After spending the entire night working on this, I've come up with what I hope is a workable plan. Instead of making a game engine and tagging on a script language to control it, I want to rework the entire engine to focus primarily on the script language, then adding functionality to the language by way of APIs. This would reshape the entire project to wrap all the game engine elements around the scripting language; I think this may be the best way to build the game engine.
Anyway, I'm working on a language syntax definition document, and as soon as it's ready, I'll post it here for comments and suggestions. I will also be putting together an API so the script language can control things in the game engine.
As it is now, XNA gives us two important functions, Update, and Draw. Update is where all the game logic is supposed to take place, and Draw is where all the game rendering happens. Initially, I wanted to run the scripts in the Update function, and have a fully built and updated world object that the Draw function can quickly render to the screen. However, I recognize that there are two completely different paradigms here I am trying to balance: procedural, and event-driven programming.
In a procedural design, there would be one script running at a time. It would be responsible for loading, controlling, displaying/using, and disposing of all game resources. This means that a game script would basically create a bunch of objects and loop through them every frame update processing game logic and what-not. This is the easiest to implement I think. Scripting would happen exclusively in the Update function, and any rendering APIs would build a world object that the Draw function would then render. After Draw finishes, Update would be called again, and the script would pick where it left off last frame. The scripting language would need a command to indicate when it is ready to sync, thereby pausing execution so the prepared game scene can be presented to the user.

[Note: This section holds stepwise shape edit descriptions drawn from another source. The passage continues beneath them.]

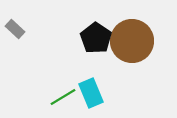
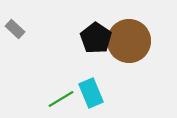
brown circle: moved 3 px left
green line: moved 2 px left, 2 px down
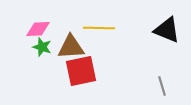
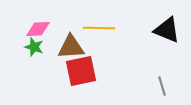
green star: moved 8 px left
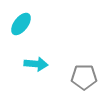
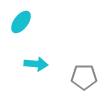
cyan ellipse: moved 2 px up
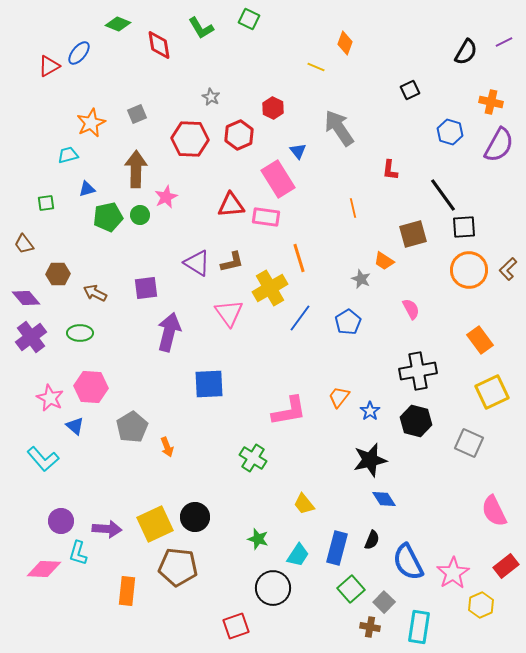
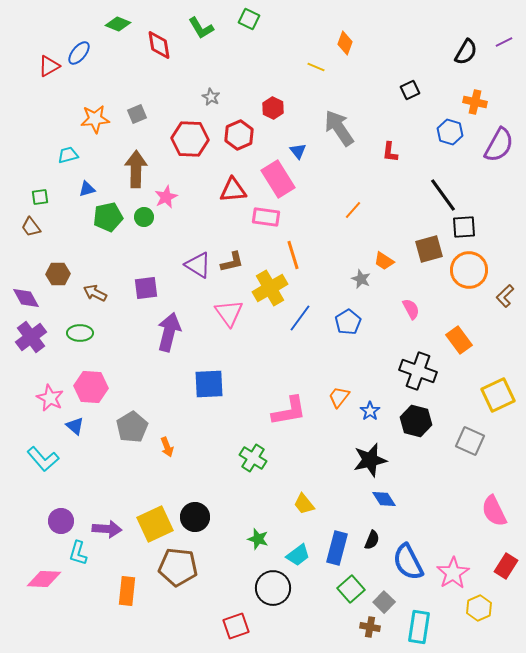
orange cross at (491, 102): moved 16 px left
orange star at (91, 123): moved 4 px right, 4 px up; rotated 20 degrees clockwise
red L-shape at (390, 170): moved 18 px up
green square at (46, 203): moved 6 px left, 6 px up
red triangle at (231, 205): moved 2 px right, 15 px up
orange line at (353, 208): moved 2 px down; rotated 54 degrees clockwise
green circle at (140, 215): moved 4 px right, 2 px down
brown square at (413, 234): moved 16 px right, 15 px down
brown trapezoid at (24, 244): moved 7 px right, 17 px up
orange line at (299, 258): moved 6 px left, 3 px up
purple triangle at (197, 263): moved 1 px right, 2 px down
brown L-shape at (508, 269): moved 3 px left, 27 px down
purple diamond at (26, 298): rotated 12 degrees clockwise
orange rectangle at (480, 340): moved 21 px left
black cross at (418, 371): rotated 30 degrees clockwise
yellow square at (492, 392): moved 6 px right, 3 px down
gray square at (469, 443): moved 1 px right, 2 px up
cyan trapezoid at (298, 555): rotated 20 degrees clockwise
red rectangle at (506, 566): rotated 20 degrees counterclockwise
pink diamond at (44, 569): moved 10 px down
yellow hexagon at (481, 605): moved 2 px left, 3 px down
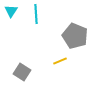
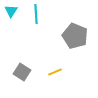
yellow line: moved 5 px left, 11 px down
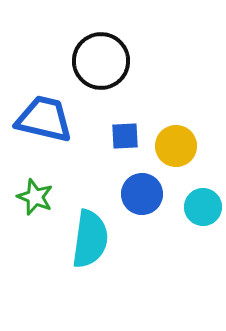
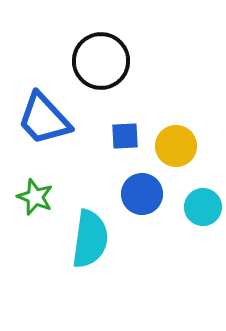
blue trapezoid: rotated 146 degrees counterclockwise
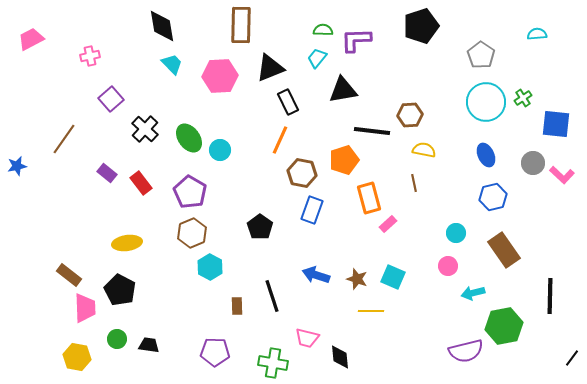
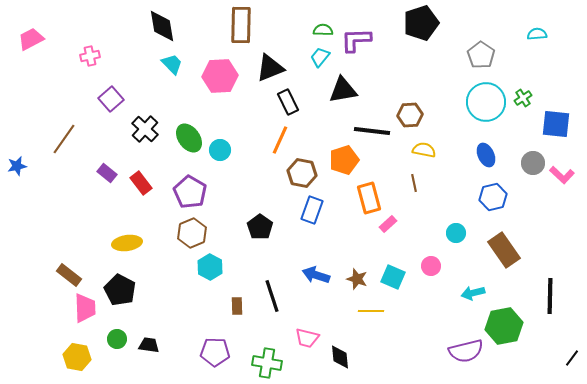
black pentagon at (421, 26): moved 3 px up
cyan trapezoid at (317, 58): moved 3 px right, 1 px up
pink circle at (448, 266): moved 17 px left
green cross at (273, 363): moved 6 px left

In an event-driven design, I can imagine a "master" script creating game objects, and attaching scripts to each object. As the game runs, users click on objects and type on the keyboard, objects collide, or one object sends messages to other objects. These actions trigger messages to be dispatched to each object. Objects can bind certain message types to functions, thereby creating event handlers. Think of windows programming, where you click on a button and the program executes code in response to that. The same sort of thing is going to be happening in the game. One strength of this is that independent agents can be running from their own namespaces, meaning that a player can be controlling their character, while an enemy stalks that player down or plans a strategy. These sections of code can inherently be run in parallel, meaning the game can take advantage of modern multi-core processors. Unfortunately, there are two big downsides here. 1) designing a game to run in such an environment is extremely difficult and complex. When bugs creep in, finding them and fixing them can be very challenging, and as the complexity of the game goes up, you begin to see emergent behavior in the independent agents. The goal of programming this way is to create the emergent behavior to be exactly what you want, and have a very good game. 2) designing a game engine to work this way seems to be extremely complex. Instead of having a script interpreter, and a few classes for handling custom user data, now we have a full inter-process messaging system and process queue. It's kind of like developing a mini-operating system instead of just a single program.
So for now, I'm going with the procedural programming paradigm, but I'm always open to comments. If you have an opinion one way or the other, feel free to share them and discuss below!